Don Ezequiel Urdaneta Maya. |
Quiero cerrar esta semblanza fantástica que aparenta novela
pero tan llena de sustos y emociones cautivantes que recuerdan a
Escocia, con el retoño paternal de otra casona inolvidable que adherida a la misma de que
hablamos pero más cercana a la Plaza Bolívar, enfrente del antiguo Estanco de
Tabaco que manejó el abuelo lisiado Juan Nepomuceno, inmueble que aunque
independiente Don Ezequiel mi abuelo construyera para albergar muy cerca a su madre ya viuda, doña Alcira Maya, cuando
entonces la familia había crecido de
manera sustancial. En efecto en dicho albergue de la intimidad lleno de cuartos,
salas, ventanas y corredores espaciosos
se aposentó esa prole fecunda y tuvo
vida sustancial desde la propia calle hasta el solar de atrás que subiendo el
cerro contiguo de lindero componía el cuadrilátero activo de dicha propiedad, fervor
que tuvo cautivo a todos sus componentes vitales hasta cuando doña Alcira Maya
(1843-1924) falleció en este dedicado inmueble lleno de cortinajes a la calle,
comenzando así a vaciarse el alma de dicha construcción, porque a poco, su
única hermana existente que allí llamaran la “niña´” Adelaida Maya, con muchos
años encima decidió trasladarse a Caracas para vivir en casa del sobrino
Ezequiel Urdaneta, donde falleció en el “cuarto de la Virgen”, poco tiempo
después.
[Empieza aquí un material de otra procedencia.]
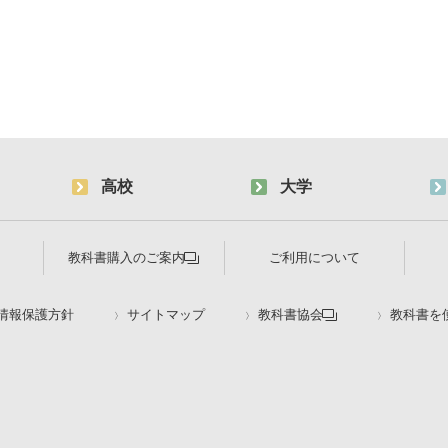
高校
大学
教科書購入のご案内
ご利用について
情報保護方針
サイトマップ
教科書協会
教科書を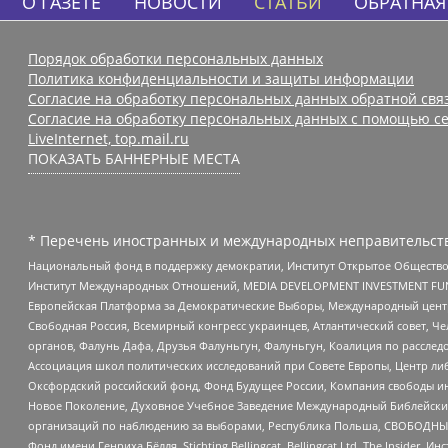
О ГАЗЕТЕ
НОВОСТИ
СТАТЬИ
ОБРАТНАЯ
Порядок обработки персональных данных
Политика конфиденциальности и защиты информации
Согласие на обработку персональных данных обратной свя
Согласие на обработку персональных данных с помощью се
LiveInternet, top.mail.ru
ПОКАЗАТЬ БАННЕРНЫЕ МЕСТА
* Перечень иностранных и международных неправительств
Национальный фонд в поддержку демократии, Институт Открытое Общество
Институт Международных Отношений, MEDIA DEVELOPMENT INVESTMENT FUND,
Европейская Платформа за Демократические Выборы, Международный цент
Свободная Россия, Всемирный конгресс украинцев, Атлантический совет, Ч
органов, Фалунь Дафа, Друзья Фалуньгун, Фалуньгун, Коалиция по рассле
Ассоциация школ политических исследований при Совете Европы, Центр ли
Оксфордский российский фонд, Фонд Будущее России, Компания свободы ин
Новое Поколение, Духовное Учебное Заведение Международный Библейский
организаций по наблюдению за выборами, Республика Польша, СВОБОДНЫЙ
Фонд имени Генриха Бёлля, Stichting Bellingcat, Bellingcat Ltd, The Inside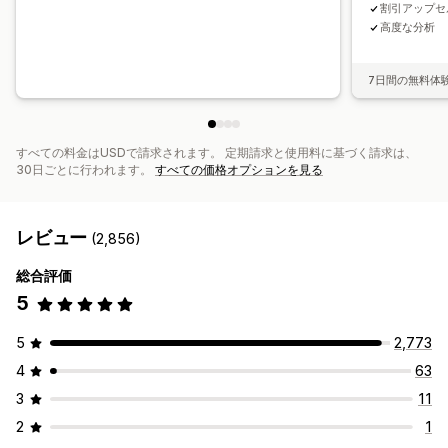
割引アップセ
高度な分析
7日間の無料体
すべての料金はUSDで請求されます。 定期請求と使用料に基づく請求は、
30日ごとに行われます。
すべての価格オプションを見る
レビュー
(2,856)
総合評価
5
5
2,773
4
63
3
11
2
1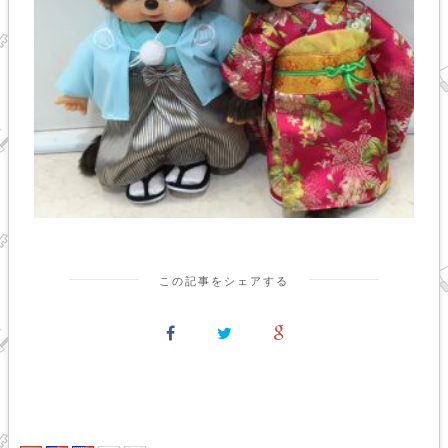
この記事をシェアする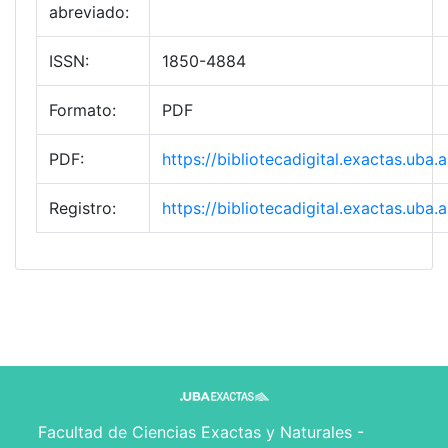
abreviado:
ISSN:
1850-4884
Formato:
PDF
PDF:
https://bibliotecadigital.exactas.ub
Registro:
https://bibliotecadigital.exactas.ub
Facultad de Ciencias Exactas y Naturales -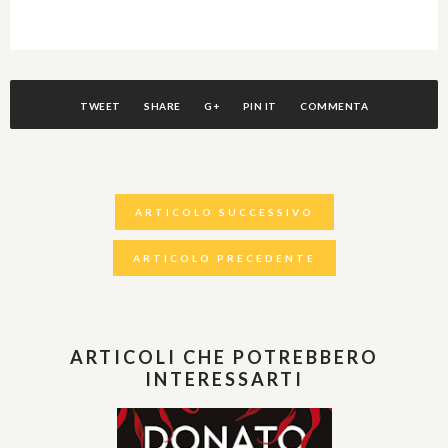
TWEET
SHARE
G+
PIN IT
COMMENTA
ARTICOLO SUCCESSIVO
ARTICOLO PRECEDENTE
ARTICOLI CHE POTREBBERO
INTERESSARTI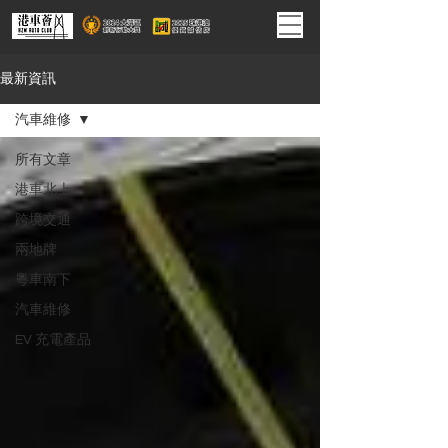
最新資訊
汽車維修
所有文章
港車北上
跨境交通
兩地牌
粵車南下
汽車維修
EV 充電產品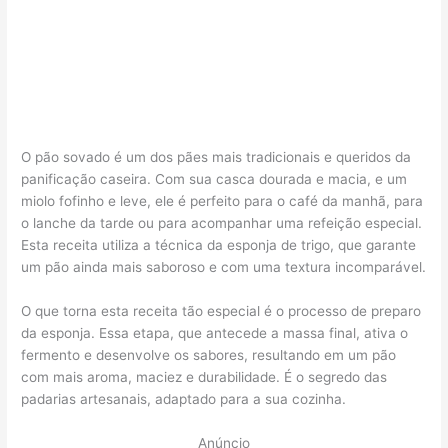
O pão sovado é um dos pães mais tradicionais e queridos da
panificação caseira. Com sua casca dourada e macia, e um
miolo fofinho e leve, ele é perfeito para o café da manhã, para
o lanche da tarde ou para acompanhar uma refeição especial.
Esta receita utiliza a técnica da esponja de trigo, que garante
um pão ainda mais saboroso e com uma textura incomparável.
O que torna esta receita tão especial é o processo de preparo
da esponja. Essa etapa, que antecede a massa final, ativa o
fermento e desenvolve os sabores, resultando em um pão
com mais aroma, maciez e durabilidade. É o segredo das
padarias artesanais, adaptado para a sua cozinha.
Anúncio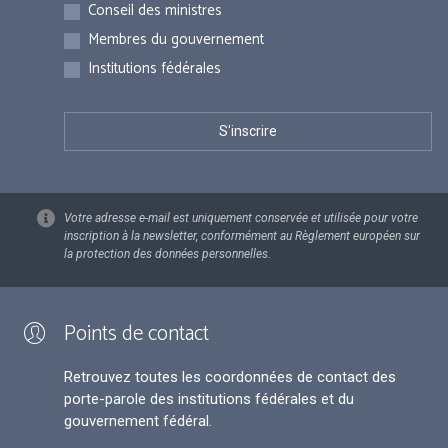
Inscriptions
Conseil des ministres
Membres du gouvernement
Institutions fédérales
Votre adresse e-mail est uniquement conservée et utilisée pour votre
inscription à la newsletter, conformément au Règlement européen sur
la protection des données personnelles.
Points de contact
Retrouvez toutes les coordonnées de contact des
porte-parole des institutions fédérales et du
gouvernement fédéral.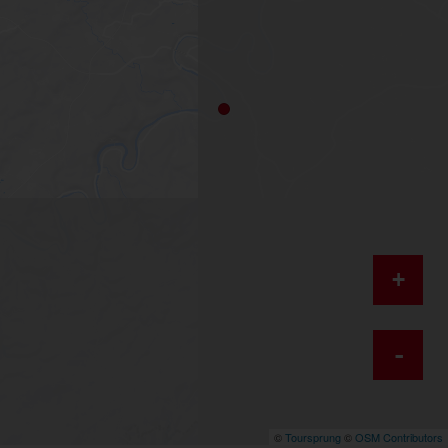
+
-
©
Toursprung
©
OSM Contributors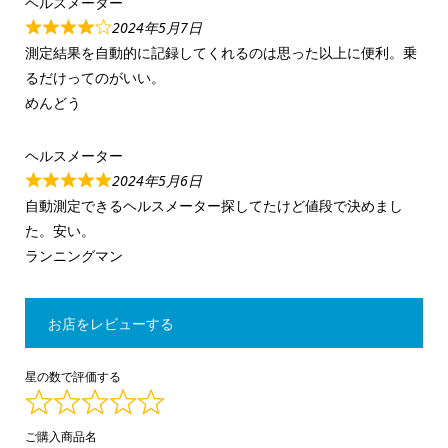
ヘルスメーター
2024年5月7日
測定結果を自動的に記録してくれるのは思った以上に便利。乗
るだけってのがいい。
めんどう
ヘルスメーター
2024年5月6日
自動測定できるヘルスメーター探してたけど値段で決めまし
た。安い。
ランニングマン
お店をレビューする
星の数で評価する
ご購入商品名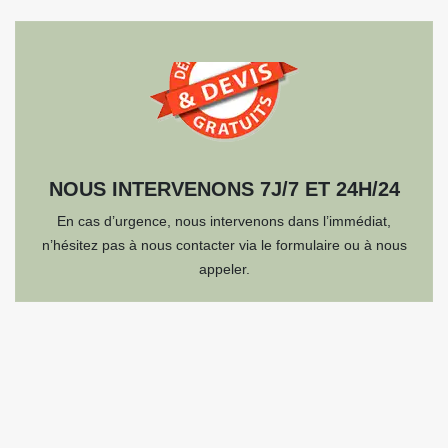
NOUS INTERVENONS 7J/7 ET 24H/24
En cas d’urgence, nous intervenons dans l’immédiat,
n’hésitez pas à nous contacter via le formulaire ou à nous
appeler.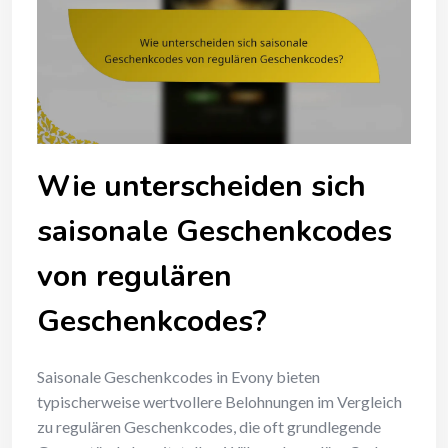
Wie unterscheiden sich
saisonale Geschenkcodes
von regulären
Geschenkcodes?
Saisonale Geschenkcodes in Evony bieten
typischerweise wertvollere Belohnungen im Vergleich
zu regulären Geschenkcodes, die oft grundlegende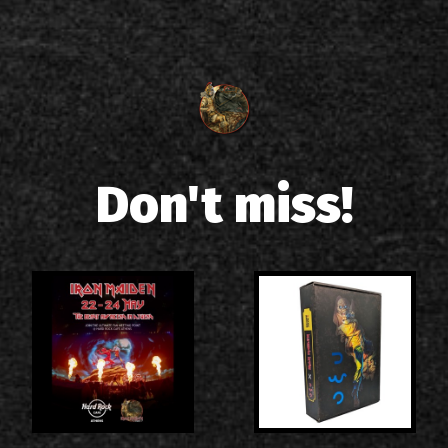
Don't miss!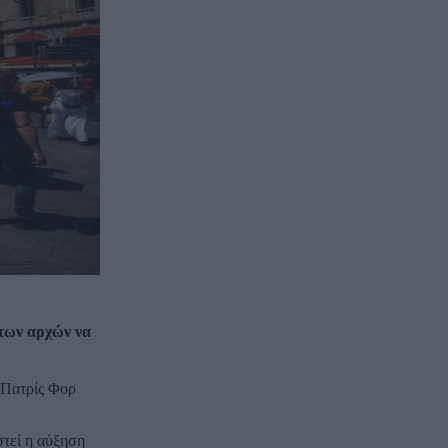
 των αρχών να
 Πατρίς Φορ
στεί η αύξηση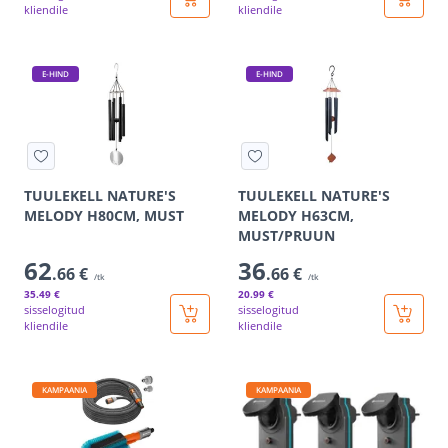
kliendile
kliendile
E-HIND
E-HIND
TUULEKELL NATURE'S
TUULEKELL NATURE'S
MELODY H80CM, MUST
MELODY H63CM,
MUST/PRUUN
62
36
.66 €
.66 €
/tk
/tk
35
.49 €
20
.99 €
sisselogitud
sisselogitud
kliendile
kliendile
KAMPAANIA
KAMPAANIA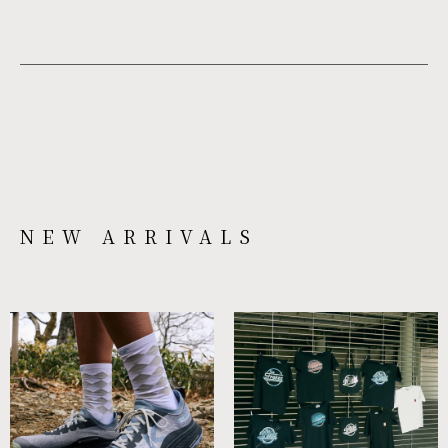
NEW ARRIVALS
La casa de Trujillo siguió en actividad, ya relativa, aunque llena de
optimismo desde que el médico y gran señor Rafael Pérez Rueda la ocupara, por
muchos años y con numerosa prole, hasta cuando se traslada a Caracas. Así vivió languideciendo dicho inmueble por
algún cuarto de siglo en funciones hoteleras (Hotel Italia), hasta cuando sus
herederos venden la enorme propiedad a otros empresarios despiertos que empiezan
a construir un amplio centro comercial, edificación que ahora duerme el sueño
de los intranquilos porque con el país paralizado andamos como el fabulador
Esopo en la búsqueda de quien llega primero, si la tortuga o la liebre. Y como este trabajo fue escrito con
el fin de distraer la mente nutricia recordando lo histórico pasado, espero que
la pluma indiscreta de este escribidor los haya conmovido tanto como para
recordar los hechos que en parte yo viviera. ¡Y colorín, colorado, tanto cuento
se ha acabado¡.
Héctor Urdaneta Braschi. |
La imagen conocida que corresponde a la casona hogar de Don
Ezequiel se las debo para otra oportunidad, porque anda extraviada entre el
mundo de mis papeles, para señalar algo, extraordinarios. Y gracias por la
paciencia de leer sobre las cuatro hermosas casas familiares que llenas del
cariño habitual aparecen reconstruidas en este blog.